SELECT @x = 'training_invoice_det_breakout' -- invoice_detail_breakout' --
invoice_detail' -- header' -- training_invoice_header' -- detail' --
training_invoice_det_breakout' -- invoice_detail_breakout' --
invoice_detail' -- = 'invoice_header'

CREATE TABLE #x
(SQL varchar(255)
, colid int )

INSERT #x
select 'OR IsNull( i.' + name + ', "12/31/9999" ) <> IsNull( d.' + name +
', "12/31/9999" )'
, colid
from syscolumns
where id = object_id(@x)
and status = 8
AND name <> 'timestamp'
AND usertype = 12
union
select 'OR IsNull( i.' + name + ', -9999) <> IsNull( d.' + name +
', -9999)'
, colid
from syscolumns
where id = object_id(@x)
and status = 8
AND name <> 'timestamp'
and usertype = 8
union
select 'OR IsNull( i.' + name + ', "" ) <> IsNull( d.' + name + ', "" )'
, colid
from syscolumns
where id = object_id(@x)
and status = 8
AND name <> 'timestamp'
and scale IS NULL
AND usertype NOT IN ( 12, 8 )
union
select 'OR IsNull( i.' + name + ', 0) <> IsNull( d.' + name + ', 0)'
, colid
from syscolumns
where id = object_id(@x)
and status = 8
AND name <> 'timestamp'
and prec = 3
AND scale = 0
AND usertype NOT IN ( 12, 8 )
union
select 'OR IsNull( i.' + name + ', -9999) <> IsNull( d.' + name +
', -9999)'
, colid
from syscolumns
where id = object_id(@x)
and status = 8
AND name <> 'timestamp'
and scale IS NOT NULL
and prec <> 3
AND usertype NOT IN ( 12, 8 )
union
select 'OR i.' + name + ' <> d.' + name
, colid
from syscolumns
where id = object_id(@x)
and status <> 8
AND name <> 'timestamp'
ORDER BY 2

SELECT SQL
FROM #x

DROP TABLE #X
SET NOCOUNT OFF
GO

--
Thanks,
David Satz
Principal Software Engineer
Hyperion Solutions
(using VB6 SP3/MTS/SQL Server 6.5 SP5a)
(Please respond to the newsgroup.)

Roland Zumkeller <Zumk...@cu-muc.de> wrote in message
news:3895931E...@cu-muc.de...

joe_...@my-deja.com

unread,

Jan 31, 2000, 3:00:00 AM1/31/00

to

>> I got two tables of equal structure (same field names, same
datatypes).
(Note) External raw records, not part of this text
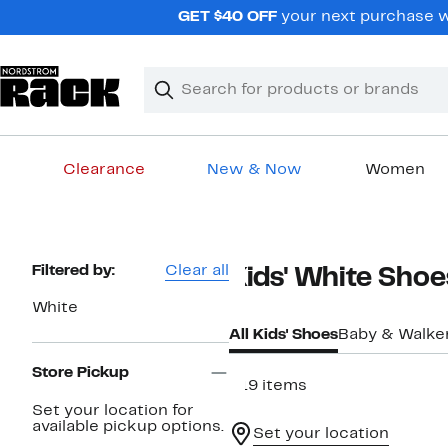
Skip
GET $40 OFF
your next purchase wh
navigation
Clear
Search
Clear
Search
Text
Clearance
New & Now
Women
Main
content
Page
Filtered by:
Clear all
Kids' White Shoe
Navigation
White
All Kids' Shoes
Baby & Walke
Store Pickup
319 items
Set your location for
available pickup options.
Set your location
The second table is in fact the same table as the first
one, but some of the content may have changed. Now I want to get all
records that have changed, i.e. which differ in at least one field. Is
there a way to accomplish this without writing 100-line long SQL-Query
with a WHERE clause <<

I am not sure if this will work, but here goes:

SELECT 'old: ', OldTable.*
FROM (SELECT *
FROM OldTable
UNION ALL
SELECT 'New: ', NewTable.*
FROM NewTable) AS EveryThing
GROUP BY <all the columns>
HAVING COUNT(*) = 1;

--CELKO--

Sent via Deja.com http://www.deja.com/
Before you buy.

Alan Enderby

unread,

Jan 31, 2000, 3:00:00 AM1/31/00

to

You can use the getchecksum function (see BOL for details).
It is used in validating the synchonization of replicated databases.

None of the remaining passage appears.